Hay elegidos capaces de enfrentarse a lo imposible. Como Amaury Leveaux, Fabien Gilot, Clement Lefert y, sobre todo, Yannick Agnel, un tallo de 20 años nacido junto a la plaza de toros de Nimes. Él se encargó de dar una cornada profunda a Estados Unidos. De devolvérsela. Si derrotar a Phelps era imposible hasta hace dos días, vencer a su verdugo, a Lochte, supone otra tarea colosal. Y si, encima, hay que ganarles a los dos juntos, la misión suena irrealizable. Pues no. En Francia hay tipos capaces de eso.

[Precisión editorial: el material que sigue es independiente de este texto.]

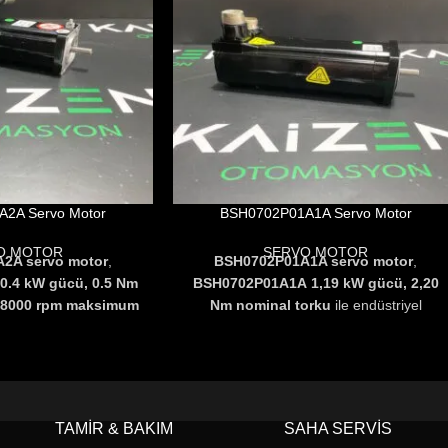
2A Servo Motor
BSH0702P01A1A Servo Motor
O MOTOR
SERVO MOTOR
2A servo motor
,
BSH0702P01A1A servo motor
,
0.4 kW gücü, 0.5 Nm
BSH0702P01A1A
1,19 kW gücü, 2,20
e 8000 rpm maksimum
Nm nominal torku
ile endüstriyel
triyel otomasyon
otomasyon uygulamalarında
yüksek
yüksek hassasiyet ve
hassasiyet ve verimlilik
sunar.
.
Kompakt tasarımı,
Kompakt tasarımı, düşük enerji
timi ve güçlü hareket
tüketimi ve güçlü hareket kontrolü
nde
CNC makineleri,
sayesinde
CNC makineleri, robotik
TAMIR & BAKIM
SAHA SERVIS
 ve üretim hatlarında
sistemler ve üretim hatlarında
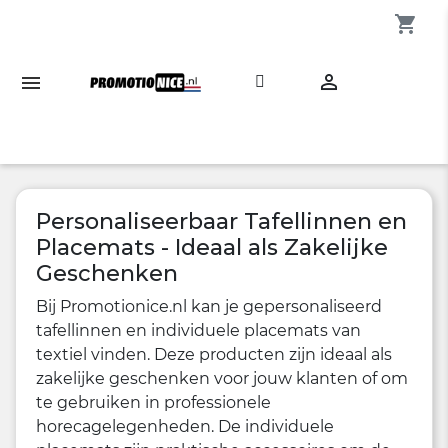
shopping_cart

Personaliseerbaar Tafellinnen en
Placemats - Ideaal als Zakelijke
Geschenken
Bij Promotionice.nl kan je gepersonaliseerd
tafellinnen en individuele placemats van
textiel vinden. Deze producten zijn ideaal als
zakelijke geschenken voor jouw klanten of om
te gebruiken in professionele
horecagelegenheden. De individuele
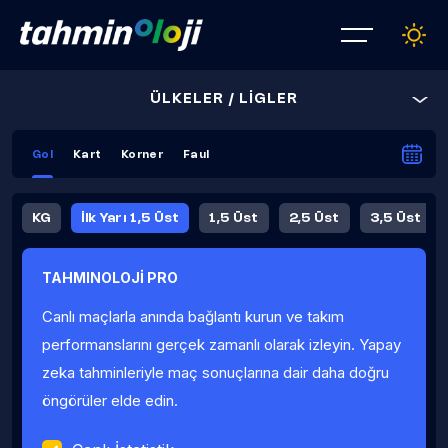
ÜLKELER / LİGLER
Gol
Kart
Korner
Faul
KG
İlk Yarı 1,5 Üst
1,5 Üst
2,5 Üst
3,5 Üst
4,5 Üst
5,5 Üst
6,5 Üst
TAHMINOLOJİ PRO
İlk Yarı 4,5 Üst
İlk Yarı 5,5 Üst
8,5 Üst
9,5 Üst
Canlı maçlarla anında bağlantı kurun ve takım
Fauller Ortalama
performanslarını gerçek zamanlı olarak izleyin. Yapay
zeka tahminleriyle maç sonuçlarına dair daha doğru
öngörüler elde edin.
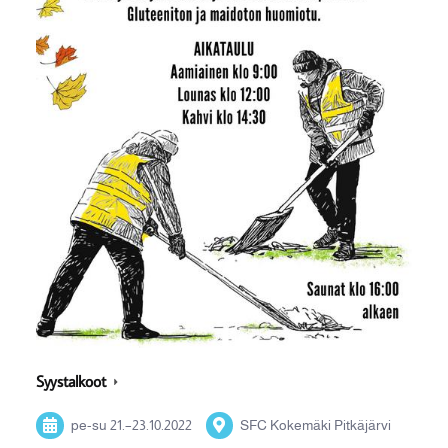
Syystalkoot
pe-su
21.
–
23.10.2022
SFC Kokemäki Pitkäjärvi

Se esperaba a Australia. A Magnussen, el nuevo patrón. Se iba a medir a un tiburón de dos cabezas. Tenía cita con Phelps, su tremenda envergadura, su desafío de sumar más medallas que nadie. Y con Lochte, el súrfer, la ola humana, la máquina de gimasio.
Ahora que Michael Phelps está llegando a la orilla, a su final, el mar rectangular de la piscina se llena de tiburones que reclaman su territorio. Pero ayer no era el océano de Magnussen. Su posta, la inicial, no deslumbró. Le batió el estadounidense Adrian. Phelps, que le dio relevo, amplió la brecha. La orquesta preparaba el himno americano. Australia hacía agua. Pero detrás sacaba la aleta otro rival, el del Pekín 2008, Francia. Viejo duelo. Cuenta a saldar.

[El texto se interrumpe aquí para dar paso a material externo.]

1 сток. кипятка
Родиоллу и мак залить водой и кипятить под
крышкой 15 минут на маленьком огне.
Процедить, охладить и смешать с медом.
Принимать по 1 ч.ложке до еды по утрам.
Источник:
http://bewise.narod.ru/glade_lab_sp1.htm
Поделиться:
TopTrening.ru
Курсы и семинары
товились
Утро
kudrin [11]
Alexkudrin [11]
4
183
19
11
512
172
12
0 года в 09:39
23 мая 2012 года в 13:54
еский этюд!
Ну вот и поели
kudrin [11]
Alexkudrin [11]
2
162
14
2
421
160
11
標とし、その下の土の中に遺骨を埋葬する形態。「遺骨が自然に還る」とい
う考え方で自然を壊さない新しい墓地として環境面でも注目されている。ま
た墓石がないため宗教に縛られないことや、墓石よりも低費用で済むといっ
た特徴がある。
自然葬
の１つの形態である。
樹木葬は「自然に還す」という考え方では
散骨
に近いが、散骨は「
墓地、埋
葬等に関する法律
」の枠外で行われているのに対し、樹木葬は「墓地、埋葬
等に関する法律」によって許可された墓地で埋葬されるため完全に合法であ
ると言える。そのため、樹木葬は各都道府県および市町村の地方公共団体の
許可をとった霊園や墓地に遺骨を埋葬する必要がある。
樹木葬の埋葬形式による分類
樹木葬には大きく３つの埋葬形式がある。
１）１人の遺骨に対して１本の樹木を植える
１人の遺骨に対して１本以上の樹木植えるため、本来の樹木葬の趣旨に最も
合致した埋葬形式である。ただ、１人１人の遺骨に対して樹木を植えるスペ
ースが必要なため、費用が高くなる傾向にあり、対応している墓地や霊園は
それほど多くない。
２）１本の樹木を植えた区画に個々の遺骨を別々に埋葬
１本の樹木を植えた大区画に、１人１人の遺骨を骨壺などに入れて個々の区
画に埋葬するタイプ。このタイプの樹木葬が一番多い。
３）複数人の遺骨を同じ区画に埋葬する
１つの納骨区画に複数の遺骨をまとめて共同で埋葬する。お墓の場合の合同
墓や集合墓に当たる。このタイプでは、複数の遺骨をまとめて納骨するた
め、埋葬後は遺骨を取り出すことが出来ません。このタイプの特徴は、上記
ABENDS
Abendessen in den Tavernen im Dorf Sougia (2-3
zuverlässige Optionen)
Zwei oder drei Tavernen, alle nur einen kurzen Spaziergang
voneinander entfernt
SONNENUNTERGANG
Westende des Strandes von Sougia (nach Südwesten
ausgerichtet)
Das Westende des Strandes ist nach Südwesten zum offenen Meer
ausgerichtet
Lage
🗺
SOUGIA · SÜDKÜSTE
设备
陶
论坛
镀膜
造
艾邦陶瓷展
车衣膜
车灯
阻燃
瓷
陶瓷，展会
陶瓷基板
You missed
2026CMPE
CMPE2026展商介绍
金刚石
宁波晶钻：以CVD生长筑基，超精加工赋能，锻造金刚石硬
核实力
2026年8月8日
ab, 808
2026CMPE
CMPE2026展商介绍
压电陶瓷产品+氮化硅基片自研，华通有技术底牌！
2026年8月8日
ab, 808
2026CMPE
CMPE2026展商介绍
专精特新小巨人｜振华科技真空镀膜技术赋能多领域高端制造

El galo Lefert partió el agua. Le metió adrenalina a la final y dejó casi en empate el relevo final: Lochte ante Agnel. El coloso y el pez. Agnel es menos completo, pero más rápido en distancias cortas. A los 50 metros ya le había alcanzado. Ahí, en el giro, se sumergieron los dos. Lochte, con sus piernas de muelle, salió catapultado. Agnel perdía. Qué va. Resistió y gota a gota le atrapó. En esos 15 últimos metros que lo son todo, le pasó. Francia le quitó a Estados Unidos el oro que quizá mereció en Pekín.

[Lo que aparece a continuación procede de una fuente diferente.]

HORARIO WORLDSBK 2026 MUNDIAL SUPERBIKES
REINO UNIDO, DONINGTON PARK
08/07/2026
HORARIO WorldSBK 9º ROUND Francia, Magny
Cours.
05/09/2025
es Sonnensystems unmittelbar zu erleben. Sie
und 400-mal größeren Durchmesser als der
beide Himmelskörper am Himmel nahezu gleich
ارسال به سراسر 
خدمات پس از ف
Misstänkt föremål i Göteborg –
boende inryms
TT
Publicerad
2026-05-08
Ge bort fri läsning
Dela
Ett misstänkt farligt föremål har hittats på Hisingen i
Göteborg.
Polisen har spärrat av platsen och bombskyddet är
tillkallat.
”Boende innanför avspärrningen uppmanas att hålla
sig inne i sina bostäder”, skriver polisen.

Hace cuatro años, Phelps pidió ayuda para ganar sus ocho oros. En aquellos Juegos el relevo 4x100 pendía de un hilo. En la posta final, en esa carretera de agua, el francés Alain Bernard tenía ventaja. Trabaja de policía, pero ese día no supo regular el tráfico. Le pasó el más inesperado de los americanos, Jason Lezak. Estiró lo justo la mano para, por ocho centésimas, batir al equipo francés y asegurar la gesta de los ocho oros de Phelps. Ayer, Bernard, tremendo perímetro pectoral, fue excluido del equipo galo para la final. Francia acabó sin él el trabajo pendiente. Cerró la herida de Pekín 2008 en Londres 2012. Y ante el dúo perfecto: Phelps y Lochte. Eso mide su gesta
Phelps sumó ayer su decimoséptima medalla olímpica. Ya está a solo una de la gimnasta Larissa Latynina, la deportista más laureada. Pero el hombre-pez no está acercándose a la vieja atleta como quería. Buscaba dejar una huella de oro en su despedida como nadador. Y lleva un tropiezo (cuarto en 400 estilos) y la plata de ayer. Phelps ya es historia, pero no es tan fácil como parecía quedarse solo en la primera página.